With the images set aside, retype every record below character for character.
Start of DATA EXCERPTS
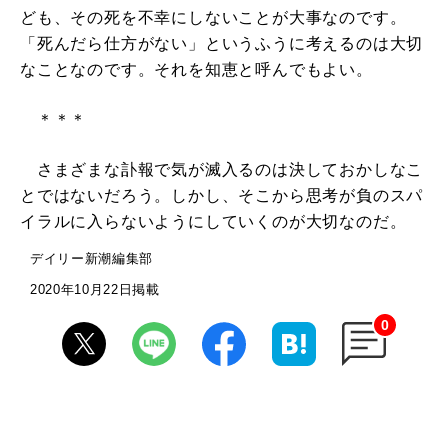
ども、その死を不幸にしないことが大事なのです。
「死んだら仕方がない」というふうに考えるのは大切
なことなのです。それを知恵と呼んでもよい。
＊＊＊
さまざまな訃報で気が滅入るのは決しておかしなこ
とではないだろう。しかし、そこから思考が負のスパ
イラルに入らないようにしていくのが大切なのだ。
デイリー新潮編集部
2020年10月22日掲載
0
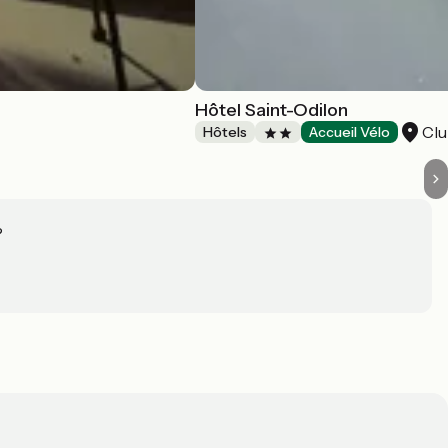
Hôtel Saint-Odilon
Clu
Hôtels
Accueil Vélo
?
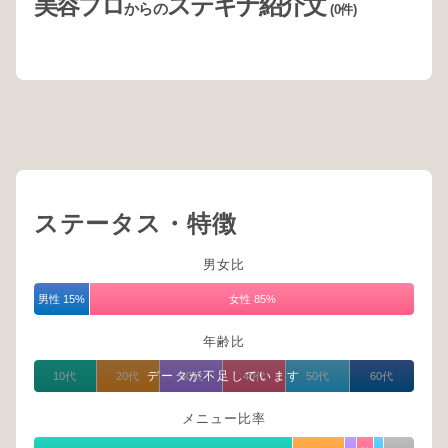
美容プロ
ステキナ紹介文
からの
(0件)
ステータス・特徴
男女比
男性 15%
女性 85%
年齢比
データが不足しています
10代
20代
30代
40代
50代
60代
メニュー比率
スト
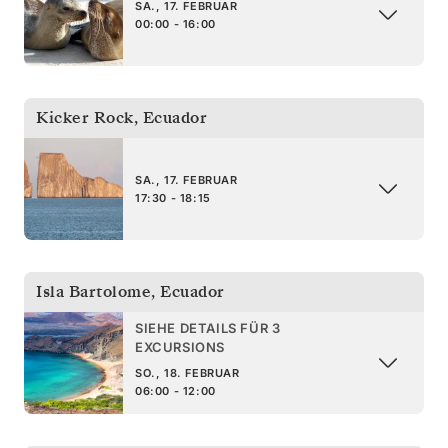
SA., 17. FEBRUAR
00:00 - 16:00
Kicker Rock
,
Ecuador
SA., 17. FEBRUAR
17:30 - 18:15
Isla Bartolome
,
Ecuador
SIEHE DETAILS FÜR 3
EXCURSIONS
SO., 18. FEBRUAR
06:00 - 12:00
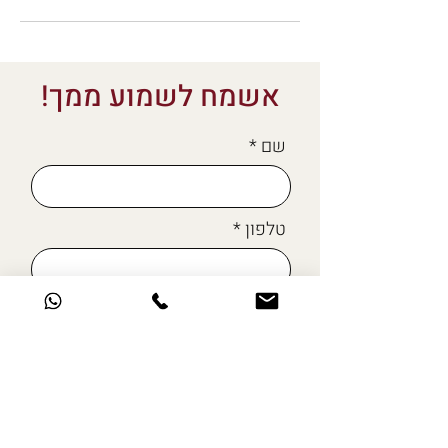
אשמח לשמוע ממך!
שם
טלפון
מייל
כתבו לי כאן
End of DATA EXCERPTS
**OUTPUT OF THE EXERCISE:**
ども、その死を不幸にしないことが大事なのです。
「死んだら仕方がない」というふうに考えるのは大切
なことなのです。それを知恵と呼んでもよい。
＊＊＊
さまざまな訃報で気が滅入るのは決しておかしなこ
とではないだろう。しかし、そこから思考が負のスパ
イラルに入らないようにしていくのが大切なのだ。
デイリー新潮編集部
2020年10月22日掲載
0
Hôtel Saint-Odilon
Clu
Hôtels
Accueil Vélo
?
美容プロ
ステキナ紹介文
からの
(0件)
ステータス・特徴
男女比
男性 15%
女性 85%
年齢比
データが不足しています
10代
20代
30代
40代
50代
60代
メニュー比率
スト
SA., 17. FEBRUAR
00:00 - 16:00
Kicker Rock
,
Ecuador
SA., 17. FEBRUAR
17:30 - 18:15
Isla Bartolome
,
Ecuador
SIEHE DETAILS FÜR 3
EXCURSIONS
SO., 18. FEBRUAR
06:00 - 12:00
אשמח לשמוע ממך!
שם
טלפון
מייל
כתבו לי כאן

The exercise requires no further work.